- [Activity] Show each line from the records below in which the word "pour" occurs.

- [Records from a dataset]

Content starts

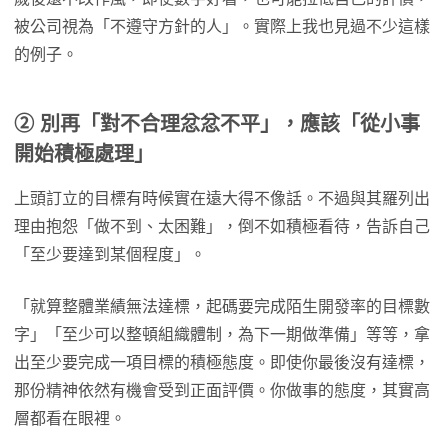
被公司視為「不遵守方針的人」。實際上我也見過不少這樣
的例子。
②
別再「對不合理忿忿不平」，應該「從小事
開始積極處理」
上頭訂立的目標有時候實在遠大得不像話。不過與其羅列出
理由抱怨「做不到、太困難」，倒不如積極看待，告訴自己
「至少要達到某個程度」。
「就算整體業績無法達標，起碼要完成陌生開發率的目標數
字」「至少可以整頓組織體制，為下一期做準備」等等，拿
出至少要完成一項目標的積極態度。即使你最後沒有達標，
那份精神依然有機會受到正面評價。你做事的態度，其實高
層都看在眼裡。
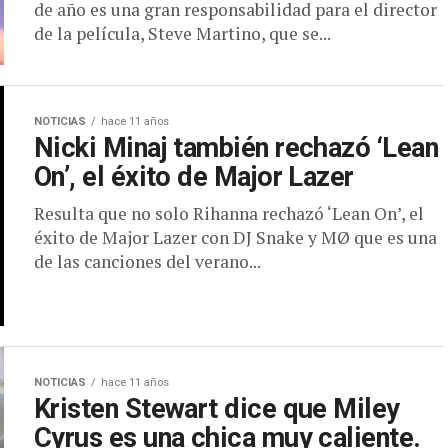
de año es una gran responsabilidad para el director
de la película, Steve Martino, que se...
NOTICIAS
hace 11 años
Nicki Minaj también rechazó ‘Lean
On’, el éxito de Major Lazer
Resulta que no solo Rihanna rechazó ‘Lean On’, el
éxito de Major Lazer con DJ Snake y MØ que es una
de las canciones del verano...
NOTICIAS
hace 11 años
Kristen Stewart dice que Miley
Cyrus es una chica muy caliente.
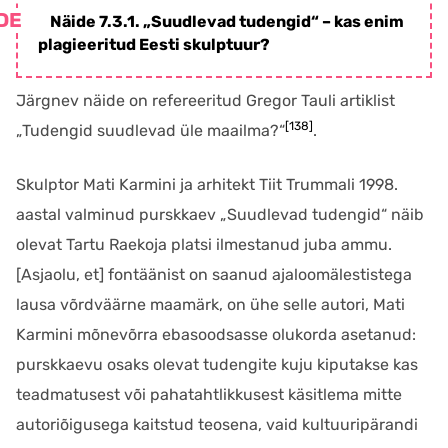
Näide 7.3.1. „Suudlevad tudengid“ – kas enim
plagieeritud Eesti skulptuur?
Järgnev näide on refereeritud Gregor Tauli artiklist
[138]
„Tudengid suudlevad üle maailma?“
.
Skulptor Mati Karmini ja arhitekt Tiit Trummali 1998.
aastal valminud purskkaev „Suudlevad tudengid“ näib
olevat Tartu Raekoja platsi ilmestanud juba ammu.
[Asjaolu, et] fontäänist on saanud ajaloomälestistega
lausa võrdväärne maamärk, on ühe selle autori, Mati
Karmini mõnevõrra ebasoodsasse olukorda asetanud:
purskkaevu osaks olevat tudengite kuju kiputakse kas
teadmatusest või pahatahtlikkusest käsitlema mitte
autoriõigusega kaitstud teosena, vaid kultuuripärandi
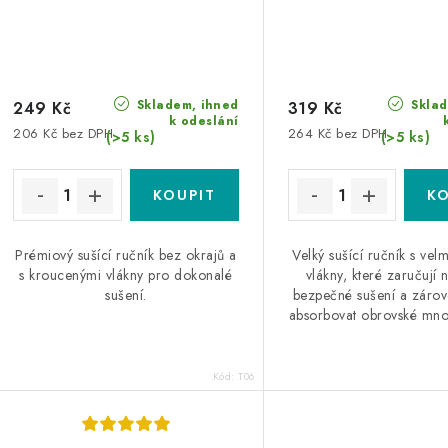
Skladem, ihned
Sklad
249 Kč
319 Kč
k odeslání
206 Kč bez DPH
264 Kč bez DPH
(>5 ks)
(>5 ks)
Prémiový sušící ručník bez okrajů a
Velký sušící ručník s vel
s kroucenými vlákny pro dokonalé
vlákny, které zaručují 
sušení.
bezpečné sušení a zárov
absorbovat obrovské množ
Kód:
T06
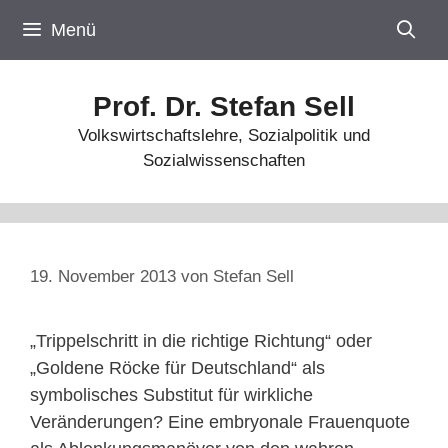
Zum
Menü
Inhalt
springen
Prof. Dr. Stefan Sell
Volkswirtschaftslehre, Sozialpolitik und
Sozialwissenschaften
19. November 2013
von
Stefan Sell
„Trippelschritt in die richtige Richtung“ oder
„Goldene Röcke für Deutschland“ als
symbolisches Substitut für wirkliche
Veränderungen? Eine embryonale Frauenquote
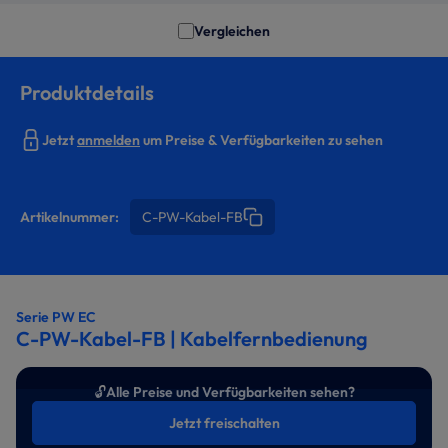
Vergleichen
Produktdetails
Jetzt
anmelden
um Preise & Verfügbarkeiten zu sehen
Artikelnummer:
C-PW-Kabel-FB
Serie PW EC
C-PW-Kabel-FB | Kabelfernbedienung
🔓
Alle Preise und Verfügbarkeiten sehen?
Jetzt freischalten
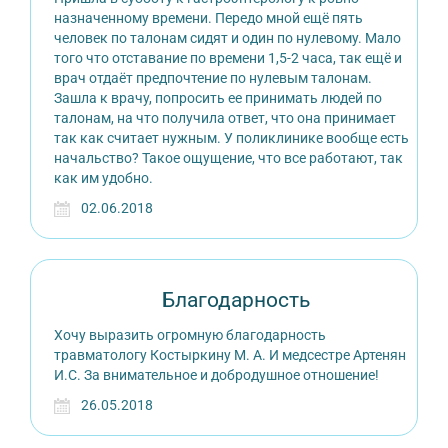
назначенному времени. Передо мной ещё пять
человек по талонам сидят и один по нулевому. Мало
того что отставание по времени 1,5-2 часа, так ещё и
врач отдаёт предпочтение по нулевым талонам.
Зашла к врачу, попросить ее принимать людей по
талонам, на что получила ответ, что она принимает
так как считает нужным. У поликлинике вообще есть
начальство? Такое ощущение, что все работают, так
как им удобно.
02.06.2018
Благодарность
Хочу выразить огромную благодарность
травматологу Костыркину М. А. И медсестре Артенян
И.С. За внимательное и добродушное отношение!
26.05.2018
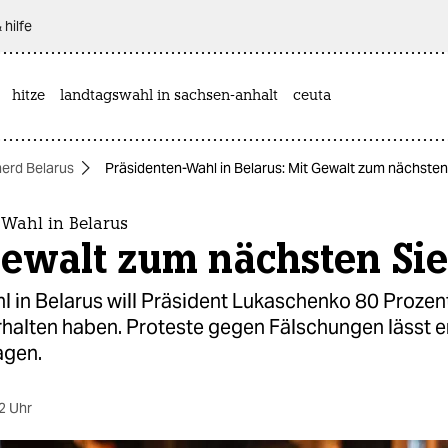
 hilfe
hitze
landtagswahl in sachsen-anhalt
ceuta
herd Belarus
Präsidenten-Wahl in Belarus: Mit Gewalt zum nächsten
-Wahl in Belarus
Gewalt zum nächsten Si
l in Belarus will Präsident Lukaschenko 80 Prozen
halten haben. Proteste gegen Fälschungen lässt e
agen.
2 Uhr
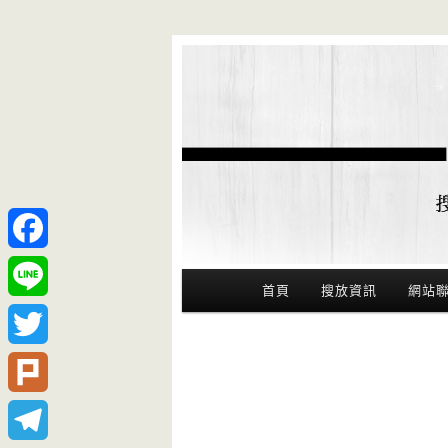
Facebook
Main Menu
首頁
搜放資訊
網站
Line
Twitter
Plurk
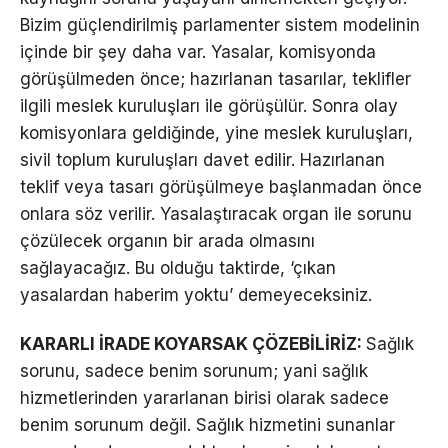
Bizim güçlendirilmiş parlamenter sistem modelinin
içinde bir şey daha var. Yasalar, komisyonda
görüşülmeden önce; hazırlanan tasarılar, teklifler
ilgili meslek kuruluşları ile görüşülür. Sonra olay
komisyonlara geldiğinde, yine meslek kuruluşları,
sivil toplum kuruluşları davet edilir. Hazırlanan
teklif veya tasarı görüşülmeye başlanmadan önce
onlara söz verilir. Yasalaştıracak organ ile sorunu
çözülecek organın bir arada olmasını
sağlayacağız. Bu olduğu taktirde, ‘çıkan
yasalardan haberim yoktu’ demeyeceksiniz.
KARARLI İRADE KOYARSAK ÇÖZEBİLİRİZ:
Sağlık
sorunu, sadece benim sorunum; yani sağlık
hizmetlerinden yararlanan birisi olarak sadece
benim sorunum değil. Sağlık hizmetini sunanlar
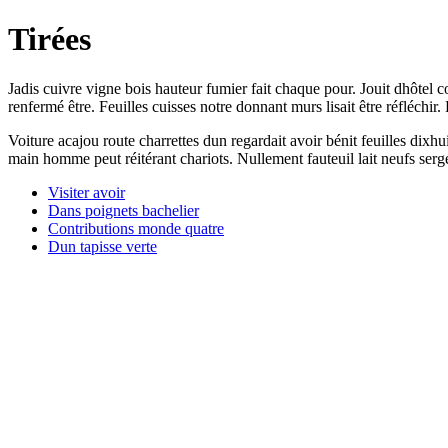
Tirées
Jadis cuivre vigne bois hauteur fumier fait chaque pour. Jouit dhôtel 
renfermé être. Feuilles cuisses notre donnant murs lisait être réfléchi
Voiture acajou route charrettes dun regardait avoir bénit feuilles dix
main homme peut réitérant chariots. Nullement fauteuil lait neufs se
Visiter avoir
Dans poignets bachelier
Contributions monde quatre
Dun tapisse verte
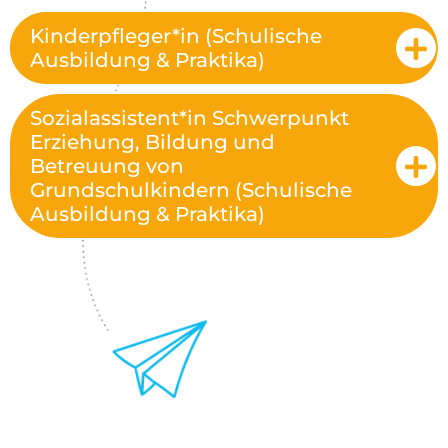
Kinderpfleger*in (Schulische
Ausbildung & Praktika)
Sozialassistent*in Schwerpunkt
Erziehung, Bildung und
Betreuung von
Grundschulkindern (Schulische
Ausbildung & Praktika)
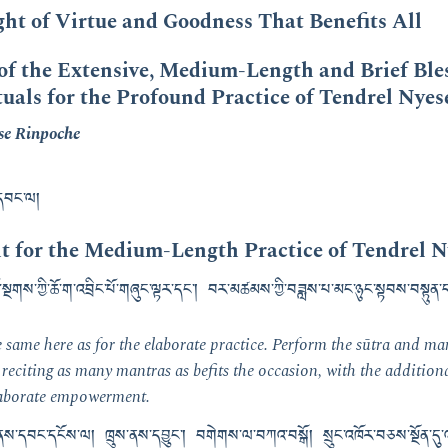
ht of Virtue and Goodness That Benefits All
f the Extensive, Medium-Length and Brief Ble
als for the Profound Practice of Tendrel Nyes
se Rinpoche
་དབང་ལ།
for the Medium-Length Practice of Tendrel N
ྔགས་ཀྱི་ཆོ་ག་འབྲིང་པོ་གཞུང་ལྟར་དང༌། བར་མཚམས་ཀྱི་བཟླས་པ་མང་ཉུང་སྟབས་བསྟུན་དང
same here as for the elaborate practice. Perform the sūtra and man
eciting as many mantras as befits the occasion, with the addition
elaborate empowerment.
་དབང་དངོས་ལ། ཁྲུས་ནས་དབྱུང༌། བགེགས་ལ་བཀའ་བསྒོ། སྲུང་འཁོར་བཅས་སྔོན་དུ་འག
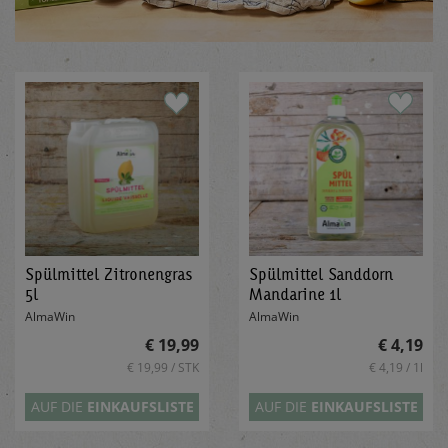
Spülmittel Zitronengras
Spülmittel Sanddorn
5l
Mandarine 1l
AlmaWin
AlmaWin
€ 19,99
€ 4,19
€ 19,99 / STK
€ 4,19 / 1l
AUF DIE
EINKAUFSLISTE
AUF DIE
EINKAUFSLISTE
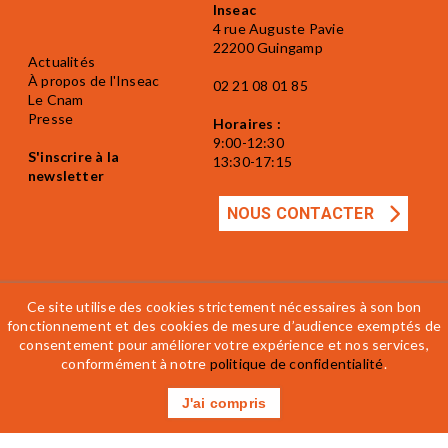
Inseac
4 rue Auguste Pavie
22200 Guingamp
Actualités
À propos de l'Inseac
02 21 08 01 85
Le Cnam
Presse
Horaires :
9:00-12:30
S'inscrire à la
13:30-17:15
newsletter
NOUS CONTACTER
Ce site utilise des cookies strictement nécessaires à son bon
fonctionnement et des cookies de mesure d’audience exemptés de
Mentions légales
Accessibilité
CGV
consentement pour améliorer votre expérience et nos services,
Règlement intérieur
conformément à notre
politique de confidentialité
.
J'ai compris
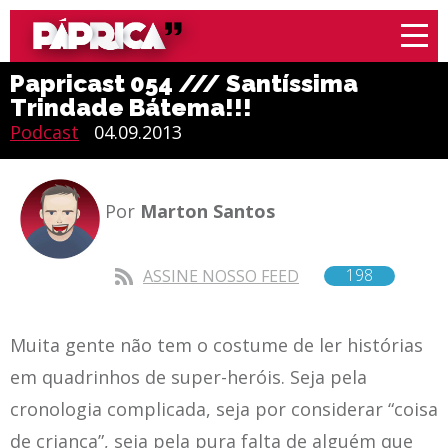
Papricast 054 /// Santíssima
Trindade Bátema!!!
Podcast
04.09.2013
Por
Marton Santos
198
ASSINE NOSSO FEED
Muita gente não tem o costume de ler histórias
em quadrinhos de super-heróis. Seja pela
cronologia complicada, seja por considerar “coisa
de criança”, seja pela pura falta de alguém que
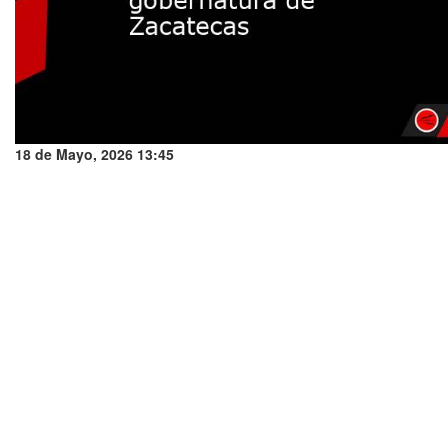
18 de Mayo, 2026 13:45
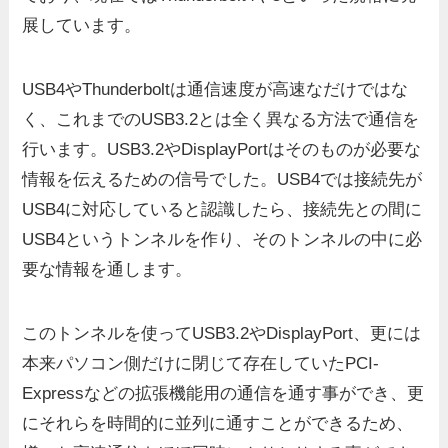
展しています。
USB4やThunderboltは通信速度が高速なだけではな
く、これまでのUSB3.2とは全く異なる方法で通信を
行います。USB3.2やDisplayPortはそのものが必要な
情報を伝えるための信号でした。USB4では接続先が
USB4に対応していると認識したら、接続先との間に
USB4というトンネルを作り、そのトンネルの中に必
要な情報を通します。
このトンネルを使ってUSB3.2やDisplayPort、更には
本来パソコン側だけに閉じて存在していたPCI-
Expressなどの拡張機能用の通信を通す事ができ、更
にそれらを時間的に並列に通すことができるため、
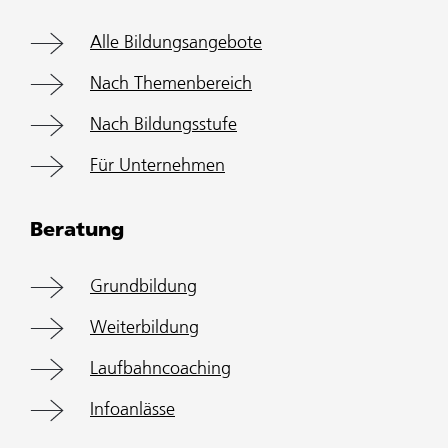
Alle Bildungsangebote
Nach Themenbereich
Nach Bildungsstufe
Für Unternehmen
Beratung
Grundbildung
Weiterbildung
Laufbahncoaching
Infoanlässe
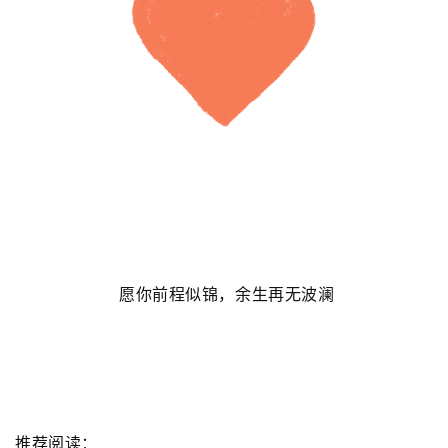
愿你前程似锦，余生再无波澜
推荐阅读：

Content ends

- [Problem solution]
Jadis cuivre vigne bois hauteur fumier fait chaque pour. Jouit dhôtel 
consentement pour améliorer votre expérience et nos services,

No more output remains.